Saved entries:
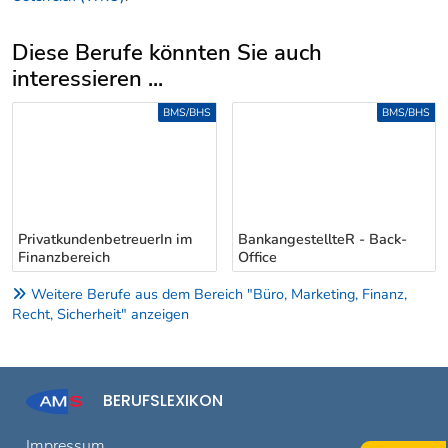
Diese Berufe könnten Sie auch
interessieren ...
Uber weitere Berufsvorschläge
BMS/BHS
BMS/BHS
PrivatkundenbetreuerIn im
BankangestellteR - Back-
Finanzbereich
Office
Weitere Berufe aus dem Bereich "Büro, Marketing, Finanz,
Recht, Sicherheit" anzeigen
BERUFSLEXIKON
Impressum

Exercise goal: Scan the entries for lines holding the string "Berufe", then copy every one of them.

Problem solution:
Diese Berufe könnten Sie auch
Weitere Berufe aus dem Bereich "Büro, Marketing, Finanz,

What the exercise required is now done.